For a degree in a named subject, such as business studies or humanities, you'll study mainly in your chosen subject, although you may be able to include some modules from other subjects.
With The Open University you could also study an Open degree where you can combine a range of modules from similar or different subjects to suit either your particular career or personal interests.
You can use a degree to:
change careers or progress your current career gain an in-depth knowledge and understanding of a subject you are interested in gain professional recognition go onto postgraduate study, such as a diploma or masters degree.
There are no formal entry requirements to study this degree.
Career relevance and employability
Employers rate social science graduates particularly highly for the diversity of their transferable skills and breadth of mind. This interdisciplinary BA (Hons) Combined Social Sciences incorporates breadth – enabling you to understand the contexts of your studies – as well as depth. The range of subjects and perspectives covered will demonstrate your adaptability and versatility to employers, who’ll also value your ability to evaluate data and evidence in a variety of ways, and to integrate rather than compartmentalise knowledge. You’ll also be able to draw together ideas about a range of issues affecting individuals and society, including the economy; work; gender; race; social inequalities; social norms; crime; policy; environment; international studies; and relationships.
This degree course develops valuable transferable and work-related skills including:
using ICT to research, select and present information
analysing and evaluating data
clear, concise written communication
assembling reasoned arguments for particular audiences
using a range of formats: essays, presentations, reports, collaborative working, online forums
valuing critical feedback to reflect on progress and improve your work
working under your own steam and without constant direction
Graduates may find employment in such areas as:
national and local government and public administration
health and social care
public relations, media and market research
planning and environmental management
police, law and criminal justice
business and commerce.
There’s more information about how OU study can improve your employability in the
OU’s Employability Statement from our Careers Advisory Service. You can also read or download our publication and look at our OU study and your career subject pages to find out about career opportunities.
Register your interest
For academic year 2014/15, registration opens on 30/04/2014. If you would like to be kept updated, you can register your interest now.
Credit for previous study elsewhere
If you have already completed some successful study at higher education level at another institution you may be able to transfer credit for this study and count it towards this qualification. If you wish to apply to transfer credit you must do so as soon as possible, and before you register for this qualification.
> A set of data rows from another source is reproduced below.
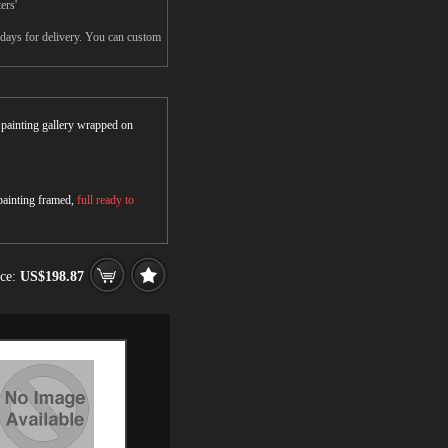
ers'
5days for delivery. You can custom
r painting gallery wrapped on
 painting framed,
full ready to
ice:
US$198.87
If you are awarded credit for study completed elsewhere, you may find that you need to study fewer OU modules to complete this qualification. This may also mean that the next start date and the maximum time limit for this qualification are different to those shown above.
Credit Transfer site for more information and details of how to apply for credit transfer.
The learning outcomes of this qualification are described in four areas:
Knowledge and understanding
Practical and professional skills
Read more detailed information about the learning outcomes, and how they are acquired through teaching, learning and assessment methods.
Classification of your degree
On successful completion of the required number and type of modules you will be awarded a Bachelor of Arts (Honours) Combined Social Sciences degree and be entitled to use the letters BA (Hons) Soc Sci (Open) after your name.
If you have studied the appropriate modules for a specialism, your degree title will reflect this as follows:
BA (Honours) Combined Social Sciences (Criminology)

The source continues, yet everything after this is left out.